O labirinto sem o novelo de Ariadne

12/07/2012 11:31

 

      Triste ver a política externa do Brasil sendo movida por interesses partidários. Houve um tempo, bem recente, no qual o Brasil se pautava por equilíbrio e cautela, com receio de ferir os países da América do Sul com posições que poderiam ser tidas como imperialistas. Esta linha de atuação era visível no trato com o Uruguay e com o Paraguay, este profundamente integrado economicamente conosco. A integração regional foi, por isso, uma previsão da Constituição brasileira; o Mercosul foi sendo então engendrado, construído e exaustivamente negociado de forma a garantir um equilíbrio entre os quatro países, por meio de uma zona de livre comércio. Logo, os governos populistas argentinos começaram a desrespeitar o acordo, impondo situações e regras que se antepunham ao livre comércio, adotando um protecionismo suicida, mas que no curto prazo resultava em dividendos político-partidários para eles. Para a manutenção do Mercosul, o Brasil cedeu, concedeu e permitiu os descalabros argentinos. Afinal, ainda se poderia dizer que o Brasil liderava a região. Este tempo, porém, acabou.

      Ao agir por interesses partidários, o governo da Presidente Dilma deu o primeiro passo para a perda da liderança regional, tornando o Mercosul um acordo vazio, no qual as regras nacionais se sobrepõem às dele. Se a regra de admissão de novos países dependia de consenso, como foi possível decidir pela Venezuela sem o Paraguay estar presente e atuante? Como se pode em um concerto de nações adotar um ato autoritário, que representa o tão abjeto “manda quem pode obedece quem tem juízo”, sem sofrer as conseqüências dele? Se a União Européia podia ser um modelo para o futuro do Mercosul, agora caminhamos em sentido contrário.

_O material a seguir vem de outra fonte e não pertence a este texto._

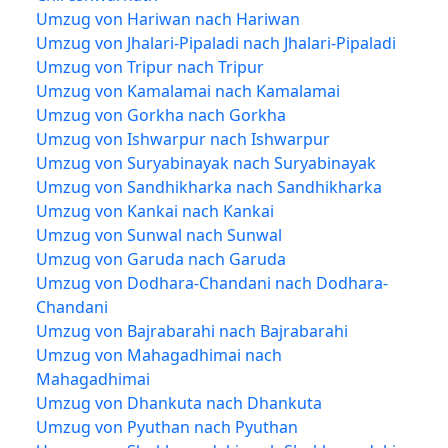
Umzug von Hariwan nach Hariwan
Umzug von Jhalari-Pipaladi nach Jhalari-Pipaladi
Umzug von Tripur nach Tripur
Umzug von Kamalamai nach Kamalamai
Umzug von Gorkha nach Gorkha
Umzug von Ishwarpur nach Ishwarpur
Umzug von Suryabinayak nach Suryabinayak
Umzug von Sandhikharka nach Sandhikharka
Umzug von Kankai nach Kankai
Umzug von Sunwal nach Sunwal
Umzug von Garuda nach Garuda
Umzug von Dodhara-Chandani nach Dodhara-
Chandani
Umzug von Bajrabarahi nach Bajrabarahi
Umzug von Mahagadhimai nach
Mahagadhimai
Umzug von Dhankuta nach Dhankuta
Umzug von Pyuthan nach Pyuthan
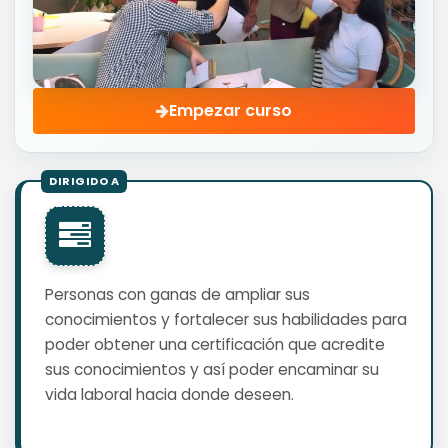
Empezar curso
Personas con ganas de ampliar sus
conocimientos y fortalecer sus habilidades para
poder obtener una certificación que acredite
sus conocimientos y así poder encaminar su
vida laboral hacia donde deseen.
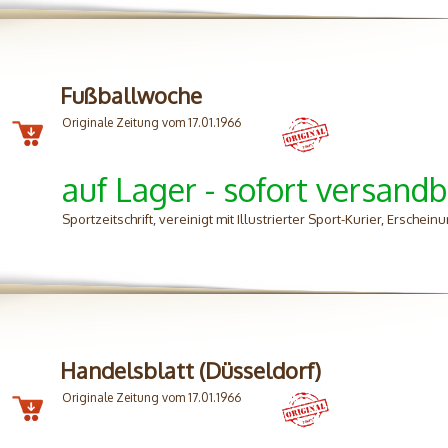
Fußballwoche
Originale Zeitung vom 17.01.1966
auf Lager - sofort versandb
Sportzeitschrift, vereinigt mit Illustrierter Sport-Kurier, Erschei
Handelsblatt (Düsseldorf)
Originale Zeitung vom 17.01.1966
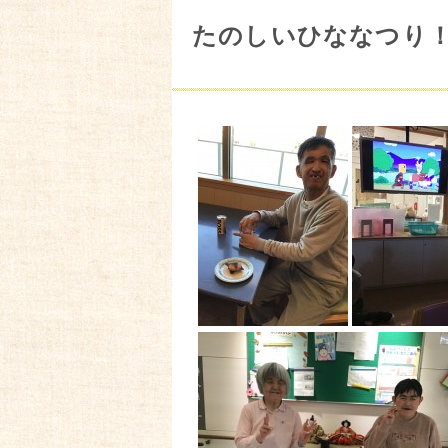
たのしいひななつり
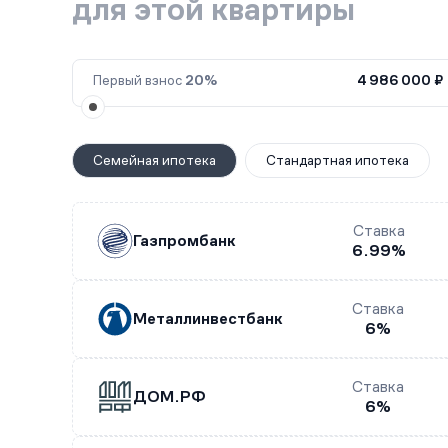
для этой квартиры
Первый взнос
20%
4 986 000 ₽
Семейная ипотека
Стандартная ипотека
Ставка
Газпромбанк
6.99%
Ставка
Металлинвестбанк
6%
Ставка
ДОМ.РФ
6%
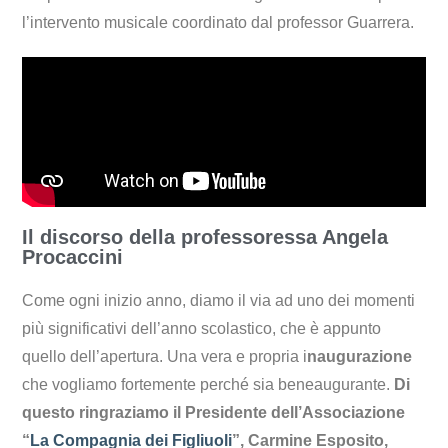
l’intervento musicale coordinato dal professor Guarrera.
Il discorso della professoressa Angela
Procaccini
Come ogni inizio anno, diamo il via ad uno dei momenti
più significativi dell’anno scolastico, che è appunto
quello dell’apertura. Una vera e propria i
naugurazione
che vogliamo fortemente perché sia beneaugurante.
Di
questo ringraziamo il Presidente dell’Associazione
“
La Compagnia dei Figliuoli
”, Carmine Esposito,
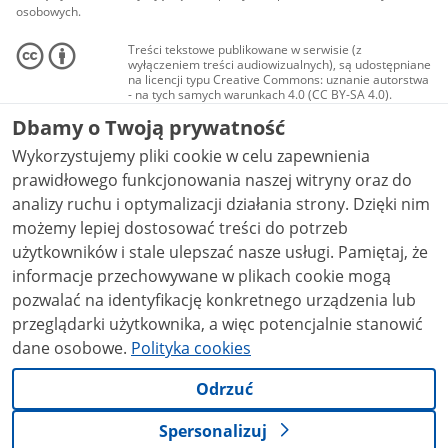
osobowych.
Treści tekstowe publikowane w serwisie (z
wyłączeniem treści audiowizualnych), są udostępniane
na licencji typu Creative Commons: uznanie autorstwa
- na tych samych warunkach 4.0 (CC BY-SA 4.0).
Materiały audiowizualne, w tym zdjęcia, materiały
Dbamy o Twoją prywatność
audio i wideo, są udostępniane na licencji typu
Creative Commons: uznanie autorstwa użycie
Wykorzystujemy pliki cookie w celu zapewnienia
niekomercyjne - bez utworów zależnych 4.0 (CC BY-
NC-ND 4.0), o ile nie jest to stwierdzone inaczej.
prawidłowego funkcjonowania naszej witryny oraz do
analizy ruchu i optymalizacji działania strony. Dzięki nim
możemy lepiej dostosować treści do potrzeb
użytkowników i stale ulepszać nasze usługi. Pamiętaj, że
informacje przechowywane w plikach cookie mogą
pozwalać na identyfikację konkretnego urządzenia lub
przeglądarki użytkownika, a więc potencjalnie stanowić
dane osobowe.
Polityka cookies
Odrzuć
Spersonalizuj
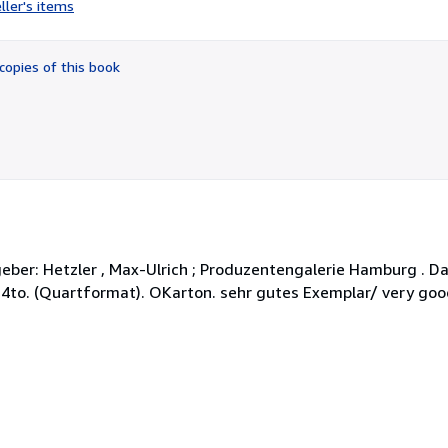
ller's items
4
out
of
copies of this book
5
stars
geber: Hetzler , Max-Ulrich ; Produzentengalerie Hamburg . Da
 4to. (Quartformat). OKarton. sehr gutes Exemplar/ very goo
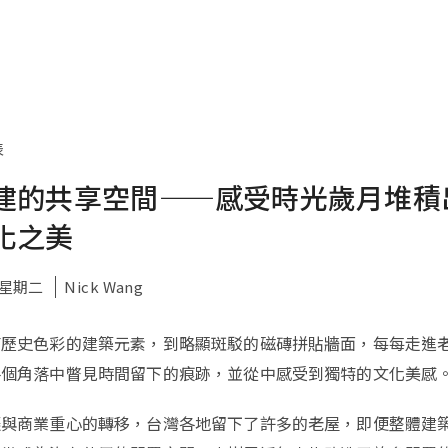
表
建的共享空間——感受時光歲月堆積
化之美
1 星期二
Nick Wang
滿歷史色彩的建築元素，到略顯斑駁的磁磚拼貼牆面，每每走進
各個角落中瞥見時間留下的痕跡，並從中感受到獨特的文化美感
遷與商業重心的轉移，台灣各地留下了許多的老屋，即便整體建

      Os ideólogos destes governos brasileiros que se dizem de esquerda, mas não são capazes de regular a atividade de montadoras como a General Motors, exceto quando para o aumento do lucro delas, adentraram o labirinto de Minotauro, sem contar com a ajuda de uma Ariadne. Se a liderança regional era difícil com o Mercosul, se tornará impossível sem ele, que logo será comido pelo Minotauro. As amizades pessoais de Dilma, Lula e outros elementos da República deviam ser cuidadas em churrascos e outros eventos pessoais pagos com o dinheiro pessoal deles; jamais por meio dos negócios do Estado.

Não podemos mais aceitar que o Brasil seja usado como se fosse propriedade de nenhum governante. O velório do Mercosul já começou. O enterro da liderança regional do Brasil já tem data marcada. Perguntem ao Hugo Chaves e à Cristina Kirchner quando e onde vai ser o sepultamento.